Dressed in flowing red skirts and draped in colorful bead necklaces, the warriors from the legendary Kenyan tribe are one of the world’s most unusual and unlikely cricketing teams.
“It is a sport that at first seemed very strange to us,” said Robert Kilesi Piroris, 28, Masai warrior and cricket player.
“But today the game brings us and the community together, and we love it,” he added, speaking as he waited to bat in a friendly match against India’s Ambassadors of Cricket on a pitch mown out of the rolling grass savannah of northern Kenya, with giraffes strolling past in the distance.
It is doubtful that one could find a place more different from the birthplace of the sport on the manicured grass of England’s famous Lord’s Cricket Ground.

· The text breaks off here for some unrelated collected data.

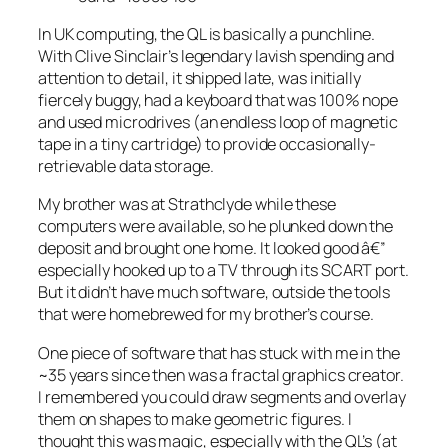
In UK computing, the QL is basically a punchline.
With Clive Sinclair’s legendary lavish spending and
attention to detail, it shipped late, was initially
fiercely buggy, had a keyboard that was 100% nope
and used microdrives (an endless loop of magnetic
tape in a tiny cartridge) to provide occasionally-
retrievable data storage.
My brother was at Strathclyde while these
computers were available, so he plunked down the
deposit and brought one home. It looked good â€”
especially hooked up to a TV through its SCART port.
But it didn’t have much software, outside the tools
that were homebrewed for my brother’s course.
One piece of software that has stuck with me in the
~35 years since then was a fractal graphics creator.
I remembered you could draw segments and overlay
them on shapes to make geometric figures. I
thought this was
magic
, especially with the QL’s (at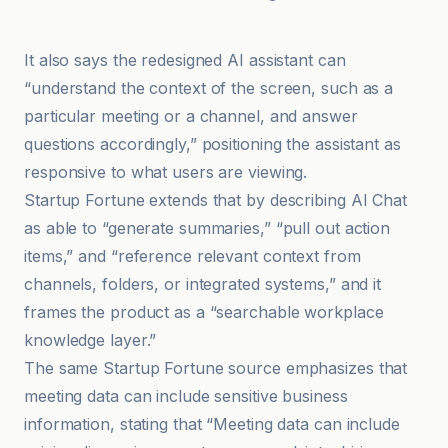
mexc.co
It also says the redesigned AI assistant can
“understand the context of the screen, such as a
particular meeting or a channel, and answer
questions accordingly,” positioning the assistant as
responsive to what users are viewing.
Startup Fortune extends that by describing AI Chat
as able to “generate summaries,” “pull out action
items,” and “reference relevant context from
channels, folders, or integrated systems,” and it
frames the product as a “searchable workplace
knowledge layer.”
The same Startup Fortune source emphasizes that
meeting data can include sensitive business
information, stating that “Meeting data can include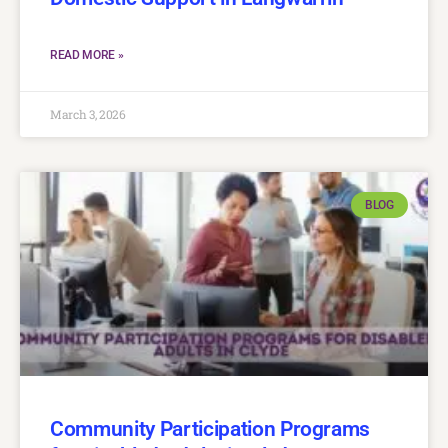
READ MORE »
March 3, 2026
BLOG
Community Participation Programs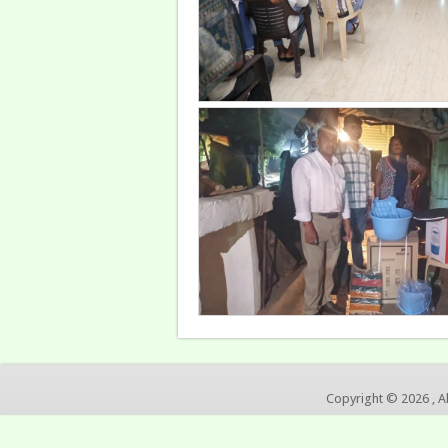
Copyright © 2026 , A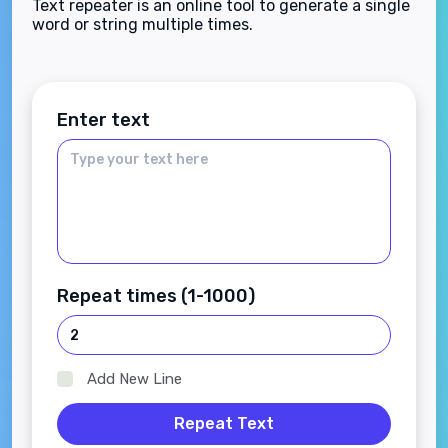
Text repeater is an online tool to generate a single
word or string multiple times.
Enter text
Repeat times (1-1000)
Add New Line
Repeat Text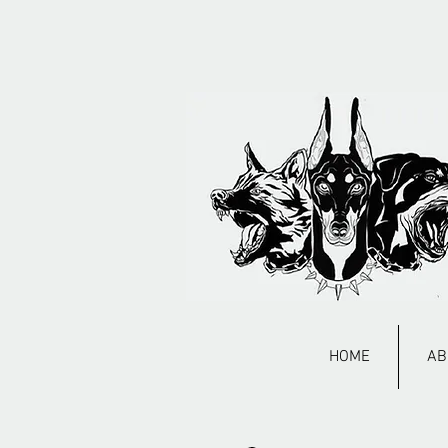
HOME
AB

Yet that is exactly where the Masai hope to go, after they were invited to join an international competition at the renowned venue in August, at the Twenty20 cricket “Last Man Stands World Championships” in London.
“We can show the world that we may look different to those dressed in cricket whites, but can still play the game,” captain Sonyanga Ole Ngais said.
The team need to raise funds by drumming up support and sponsorship for the trip, but have already shown their ability to take on an international tour, playing in South Africa last year in short-format Twenty20 games.
Freddie Grounds, a major in the British Army, which trains troops in the Laikipia region of Kenya, joined the match to make up numbers on the visiting Indian team.
“It’s an amazing experience and sight to see them play here,” Grounds said, but added that it would be nothing compared with the sight of the warriors playing at Lord’s.
“Lord’s is the spiritual home of cricket... I guess that the traditional members of the MCC [Marylebone Cricket Club, the owner of Lord’s] will find it all a bit bizarre, but if they can get there — and let’s hope they can raise sufficient funds to do it — you know, people just won’t be able to believe themselves,” Grounds added.
British troops stationed in Kenya keen to encourage the Masai are even helping out to clear a cricket field for the team, since the players currently have to walk for several hours from their dispersed and remote villages to reach a training ground.
However, the Masai team are not simply about playing a good game, but also about raising awareness of key issues that their community faces.
They visit schools to talk about AIDS prevention, early marriage, gender equality, environmental protection, and battling alcoholism and drug addiction.
School children who turn up to watch the games are treated to entertainment on the sidelines and during breaks in the game such as simple dramas and songs focusing on HIV awareness.
Tents alongside the grounds also offer HIV tests to encourage people to know their status.
Another key issue that the cricketers flag is the impact rampant poaching is having on wildlife.
“We’ve come to watch the game, but we learn about the problems of poaching too,” said Murunga Tialolo, a schoolboy at the match, proudly showing the posters displayed near the pavilion of British Army canvas tents.
Cricket, imported into Kenya during British colonial rule, is played in scattered schools and in the east African country’s largest cities.